Make that two rules.
The Intergalactic Krewe of Chewbacchus, a first-year Mardi Gras walking krewe hitting the streets on Bacchus Sunday (March 6), invites all science-fiction enthusiasts, tech wizards, space cases and, obviously, Star Wars fans. Fantasy costumers — witches and warlocks, dungeons, dragons and elves and unicorns — need not apply.
"Hopefully someone's inspired by Chewbacchus to start, I don't know, like 'DionysElves.' That'd be awesome. I'd join that krewe," Ballard says, addressing the potential for both krewes to face off on the parade route. "Never bring a sword to a phaser fight," he adds, laughing.
The krewe is the brainchild of Ballard (of pyrotechnic puppeteer Razzamataz Productions) and 3 Ring Circus' The Big Top director Kirah Haubrich. "The concept is to combine traditional Greek bacchanalian Mardi Gras revelry with sci-fi," Ballard says. "So Chewbacca, plus Bacchus — Chewbacchus. ... We're saving the galaxy, one drunken nerd at a time." Organizers say Chewbacchus is where science fiction meets arts collective.
Krewe members encompass all facets of science fiction ("All sci-fi is good sci-fi," Ballard repeats). "The puns are out of control," Haubrich says; the krewe's other Star Wars costumers include a Chubaccacabra, Obi-Juan Kenobi, and a Han Solo pirate dubbed Han Solarrgh. ("And a little Chewbacca is the parrot," Ballard says.) So why make Chewbacca the face of the krewe?
"If it was called Gornbacchus," says krewe captain Brett Powers, referencing the Star Wars lizard aliens, "not everyone might get it."
Chewbacca they get. Handmade throws include Chewbacca dolls and bandoliers and furry Wookiee panties.
And riding as King Chewbacchus is Chewbacca himself: actor Peter Mayhew, who wore the walking carpet costume in Star Wars, The Empire Strikes Back and Return of the Jedi. "I'm building him a crown," Ballard says. "It's this beautiful, plush crown with Wookiee fur with grapes and leaves — and a scepter that may get turned into a lightsaber."
Two weeks before the krewe's debut, a few dozen krewe members fill the Big Top for the second-to-last costuming session, with krewe members navigating overflowing bags of fabric. The room smells of hot glue, beer and a soldering iron.
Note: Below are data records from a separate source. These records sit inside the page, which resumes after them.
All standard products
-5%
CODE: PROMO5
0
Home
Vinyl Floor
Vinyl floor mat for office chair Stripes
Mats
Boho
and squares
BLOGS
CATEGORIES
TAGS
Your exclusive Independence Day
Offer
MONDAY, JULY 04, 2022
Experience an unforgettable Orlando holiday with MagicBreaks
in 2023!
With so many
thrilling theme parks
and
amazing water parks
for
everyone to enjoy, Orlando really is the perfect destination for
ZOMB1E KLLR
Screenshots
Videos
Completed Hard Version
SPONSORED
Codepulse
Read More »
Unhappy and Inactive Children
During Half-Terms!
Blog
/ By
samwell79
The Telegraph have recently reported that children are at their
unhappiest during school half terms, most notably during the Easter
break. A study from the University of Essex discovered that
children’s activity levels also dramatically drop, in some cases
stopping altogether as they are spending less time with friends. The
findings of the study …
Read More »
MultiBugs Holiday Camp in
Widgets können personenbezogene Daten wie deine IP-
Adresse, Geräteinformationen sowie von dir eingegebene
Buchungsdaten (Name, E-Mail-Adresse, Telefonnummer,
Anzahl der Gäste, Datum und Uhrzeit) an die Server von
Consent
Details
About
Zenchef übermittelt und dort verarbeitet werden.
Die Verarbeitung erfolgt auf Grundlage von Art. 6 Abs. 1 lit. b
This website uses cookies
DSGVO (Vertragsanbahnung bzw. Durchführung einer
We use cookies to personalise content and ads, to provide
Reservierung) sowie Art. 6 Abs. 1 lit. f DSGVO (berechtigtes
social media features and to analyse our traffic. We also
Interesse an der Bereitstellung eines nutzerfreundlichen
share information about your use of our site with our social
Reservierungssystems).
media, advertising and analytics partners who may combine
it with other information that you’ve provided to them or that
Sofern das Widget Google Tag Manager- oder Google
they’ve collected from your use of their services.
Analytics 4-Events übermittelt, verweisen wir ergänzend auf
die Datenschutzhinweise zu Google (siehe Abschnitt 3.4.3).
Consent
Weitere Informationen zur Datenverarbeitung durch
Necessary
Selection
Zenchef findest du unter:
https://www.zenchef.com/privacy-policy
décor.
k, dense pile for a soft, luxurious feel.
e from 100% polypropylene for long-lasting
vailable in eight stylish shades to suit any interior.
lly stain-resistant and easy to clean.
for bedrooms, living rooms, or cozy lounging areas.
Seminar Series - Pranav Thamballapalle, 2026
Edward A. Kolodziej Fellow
There's a brief lesson in DIY neon lighting. A projector screen flashes British science-fiction comedy Red Dwarf, and the radio blasts a warped remix of the Doctor Who theme.
A Ghetto Fett costume — a take on the Star Wars bounty hunter Boba Fett — is bejeweled, with red and yellow arm gauntlets and hair weaves. Dominic Graves is finishing his color-bursting Mothership Connection, a Bootsy Collins-funky, glittering robe with matching silver platform boots.
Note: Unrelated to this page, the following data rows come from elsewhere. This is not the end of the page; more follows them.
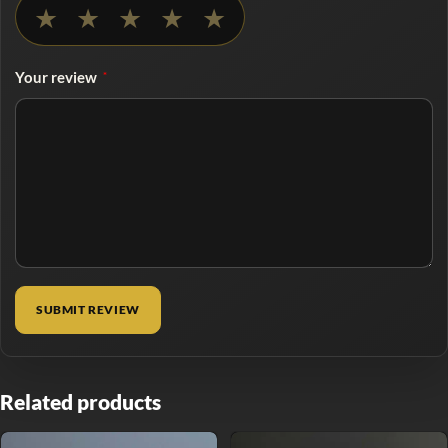
No rating selected
★
★
★
★
★
Your review
*
Related products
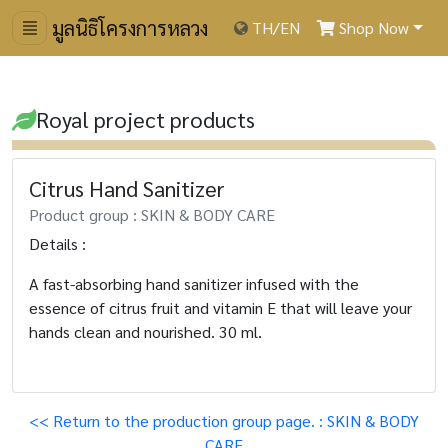
มูลนิธิโครงการหลวง
TH
/
EN
Shop Now
Royal project products
Citrus Hand Sanitizer
Product group : SKIN & BODY CARE
Details :
A fast-absorbing hand sanitizer infused with the
essence of citrus fruit and vitamin E that will leave your
hands clean and nourished. 30 ml.
<< Return to the production group page. : SKIN & BODY
CARE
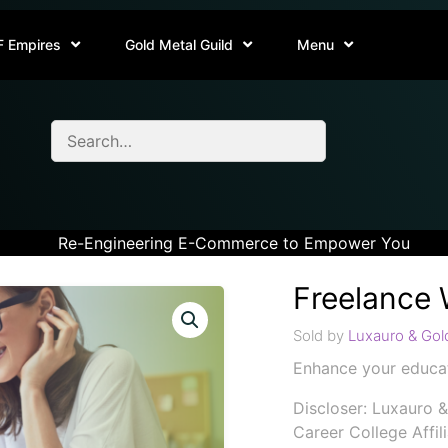
F Empires
Gold Metal Guild
Menu
Re-Engineering E-Commerce to Empower You
Freelance 
Sold by
Luxauro & Gold
Enhance your educat
Discloser: Luxauro &
Career College Affil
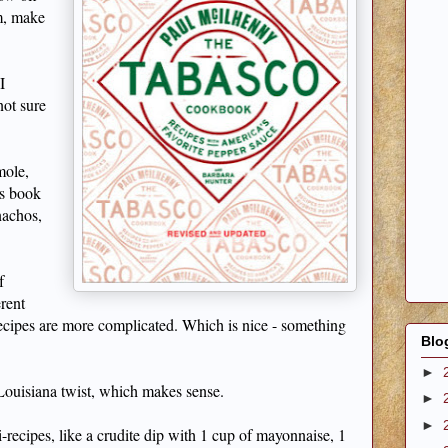
em, make
I
not sure
mole,
is book
nachos,
f
erent
ecipes are more complicated. Which is nice - something
Blo
►
 Louisiana twist, which makes sense.
►
►
i-recipes, like a crudite dip with 1 cup of mayonnaise, 1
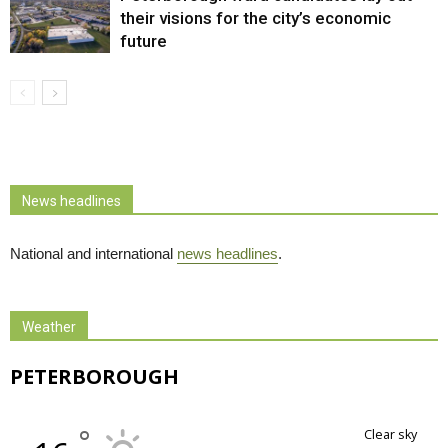
their visions for the city’s economic
future
News headlines
National and international
news headlines
.
Weather
PETERBOROUGH
°
clear sky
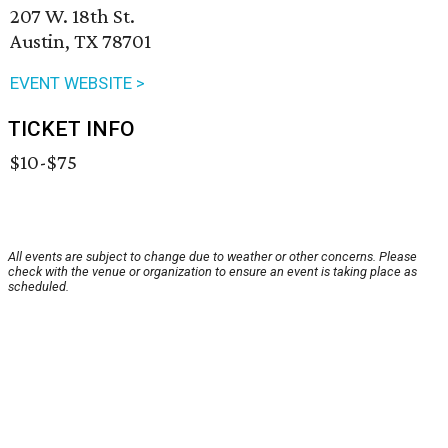
207 W. 18th St.
Austin, TX 78701
EVENT WEBSITE >
TICKET INFO
$10-$75
All events are subject to change due to weather or other concerns. Please
check with the venue or organization to ensure an event is taking place as
scheduled.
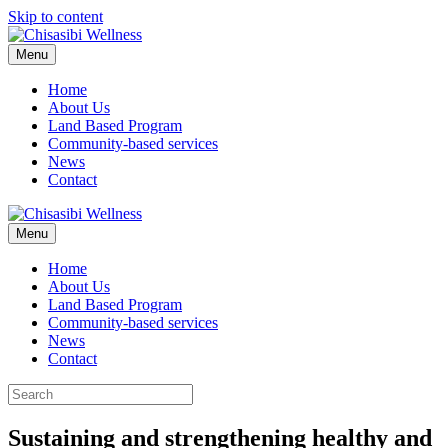
Skip to content
Menu
Home
About Us
Land Based Program
Community-based services
News
Contact
Menu
Home
About Us
Land Based Program
Community-based services
News
Contact
Sustaining and strengthening healthy and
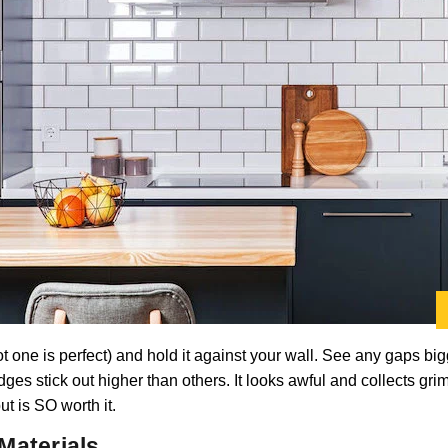
ot one is perfect) and hold it against your wall. See any gaps big
dges stick out higher than others. It looks awful and collects gri
t is SO worth it.
Materials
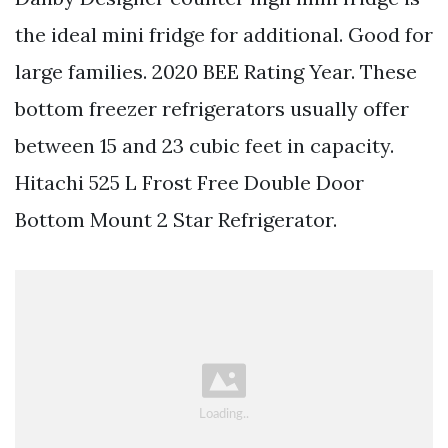
the ideal mini fridge for additional. Good for
large families. 2020 BEE Rating Year. These
bottom freezer refrigerators usually offer
between 15 and 23 cubic feet in capacity.
Hitachi 525 L Frost Free Double Door
Bottom Mount 2 Star Refrigerator.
Paul Patecek is one-third of the way through 30 hand-stitched and -stuffed Chewbacca dolls, and he has yet to finish the float for his remote-controlled K-9 robot dog inspired by the Doctor Who series.
The grand marshal (or Grand Moff, playing on Star Wars military parlance) of the subkrewe the Death Star Steppers, is hot-gluing his white silk sash. From the neck down, his costume is second-line attire: red and white lace and silk. It's topped with a Star Wars imperial stormtrooper helmet.
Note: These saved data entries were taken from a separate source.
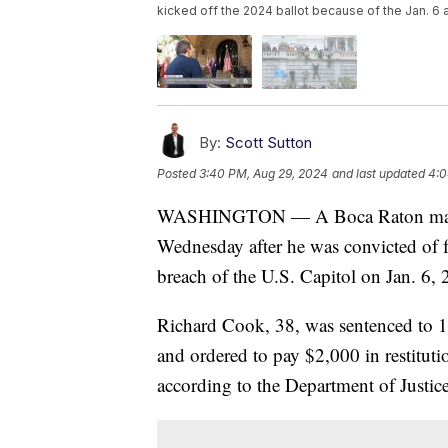
kicked off the 2024 ballot because of the Jan. 6 a
By:
Scott Sutton
Posted
3:40 PM, Aug 29, 2024
and last updated
4:0
WASHINGTON — A Boca Raton man was
Wednesday after he was convicted of f
breach of the U.S. Capitol on Jan. 6, 
Richard Cook, 38, was sentenced to 1
and ordered to pay $2,000 in restitut
according to the Department of Justice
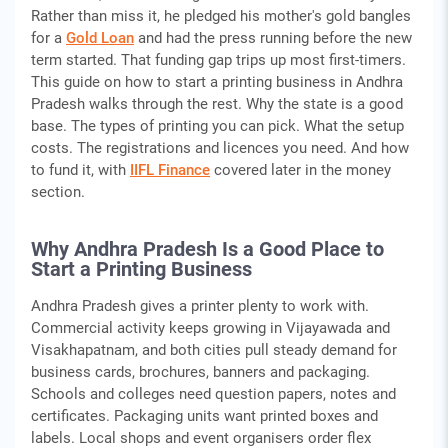
Rather than miss it, he pledged his mother's gold bangles
for a
Gold Loan
and had the press running before the new
term started. That funding gap trips up most first-timers.
This guide on how to start a printing business in Andhra
Pradesh walks through the rest. Why the state is a good
base. The types of printing you can pick. What the setup
costs. The registrations and licences you need. And how
to fund it, with
IIFL Finance
covered later in the money
section.
Why Andhra Pradesh Is a Good Place to
Start a Printing Business
Andhra Pradesh gives a printer plenty to work with.
Commercial activity keeps growing in Vijayawada and
Visakhapatnam, and both cities pull steady demand for
business cards, brochures, banners and packaging.
Schools and colleges need question papers, notes and
certificates. Packaging units want printed boxes and
labels. Local shops and event organisers order flex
"We were inspired by the homemade, do-it-yourself, on the street-level — back to the ancient times, the original way of coming out with your neighbors," Ballard says. The krewe took notes from other DIY krewes like Box of Wine, Krewe du Craft and Royal Revelers of Discordia. Ballard honed his parading chops in the Krewe du Vieux subkrewe Krewe of C.R.U.D.E. — its 2011 theme was "Crude Lubes NewOiLands," in which Ballard dressed as a mutated "Gulf walrus."
He established Chewbacchus as "open source," granting its members to do whatever they want, however they want.
"I don't even know all the floats and contraptions we have," he says. "There are tertiary warehouses with groups of mad scientists and sci-fi fans. There's a Death Star float being built I haven't seen yet. There's a (Doctor Who) Tardis, an indoor speeder bike."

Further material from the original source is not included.